Às vezes sorvemos nossos remorsos no primeiro gole de café pela manhã. Talvez, depois de ter lido essa frase, tenha ficado um pouco atônito, mas mais do que pensar a respeito dos re-sentimentos, das re-vivências das abstrações às quais damos o nome de culpa, foi a re-mordida (ah, não havia como deixar de pensar em italiano) o duro golpe dessa sentença. Remexer em coisas, sejam elas efetivamente coisas (se é que podemos falar assim de coisas) ou, ao contrário, nessas coisas que chamamos lembranças (se é que de lembranças fazemos coisas ou vice-versa), a mim sempre se dá como uma espécie de captura, de uma impreterível mordida numa isca. Na xícara de café matinal está sempre a oportunidade do esquecimento e do drible da isca. E deglutir o líquido quente e perfumado como culpado talvez seja isso... Não é questão de intenção, mas somente uma tensão: não a que se cria no fio mordido por nós, pequenos peixes tentando viver no mar da memória, mas a que se dá toda vez que a abstração culposa se afigura como único horizonte pós-ato. Post coitum animal triste. Os latinos não diziam nada da culpa em tal sentença (e porque comecei a usar esse horrendo significante para falar frase? Esse significante culposo por excelência?), mas falavam apenas da perda do passado, da dor da perda do momento de prazer para possuir o presente, para ser o presente. E, neste primeiro gole matutino, no primeiro golpe de luz do dia, escuto o velho Nietzsche a me dizer que "todo agir requer esquecimento: assim como a vida de tudo o que é orgânico requer não somente a luz, mas também escuro. Um homem que quisesse sempre sentir apenas historicamente seria semelhante àquele que se forçasse a abster-se de dormir, ou ao animal que tivesse de sobreviver apenas da ruminação e ruminação sempre repetida. Portanto: é possível viver quase sem lembrança, e mesmo viver feliz, como mostra o animal; mas é inteiramente impossível, sem esquecimento, simplesmente viver."

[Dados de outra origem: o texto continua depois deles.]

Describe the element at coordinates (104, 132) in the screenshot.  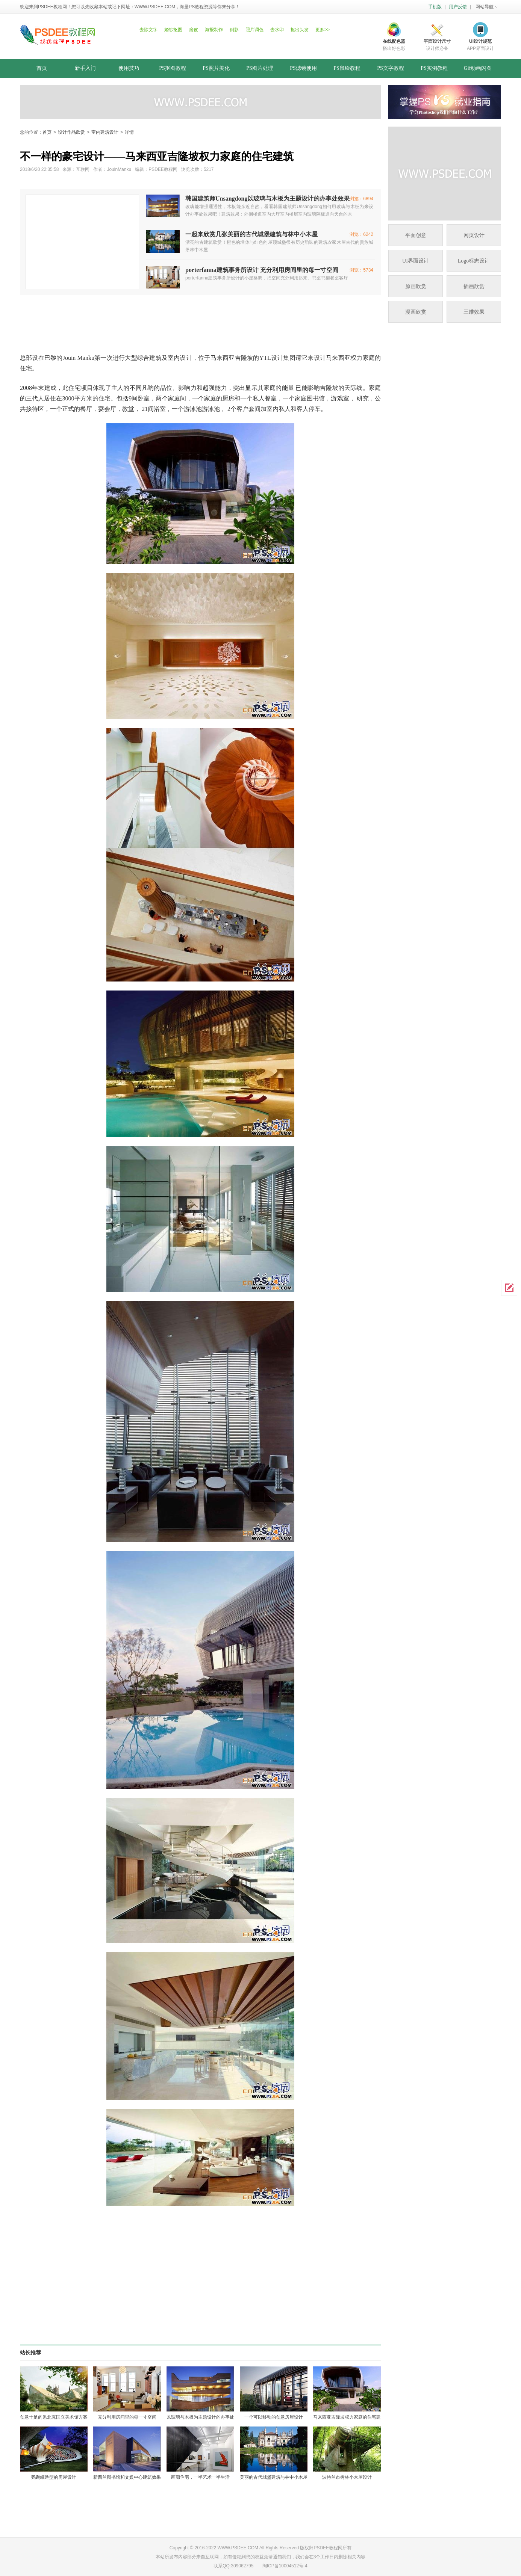 I see `室内建筑设计` at that location.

Imagem: Hendrick Goltzius. Sem Ceres e Baco Vênus congelaria. 1599-1602. Philadelphia Museum of Art, Philadelphia.
2 comentários:
Tão intenso e vibrante...
Pura verdade...
Mas como vc mesmo disse, vem nosso velho e amado Nietzsche, e nos fala do "esquecer"... Necessário.
E iluminar esses pensamentos com outros, cheios de luz, outros que farão bem ao coração.
São desses últimos que talvez precisemos mais para conseguir respirar e viver o hoje.
Gratidão!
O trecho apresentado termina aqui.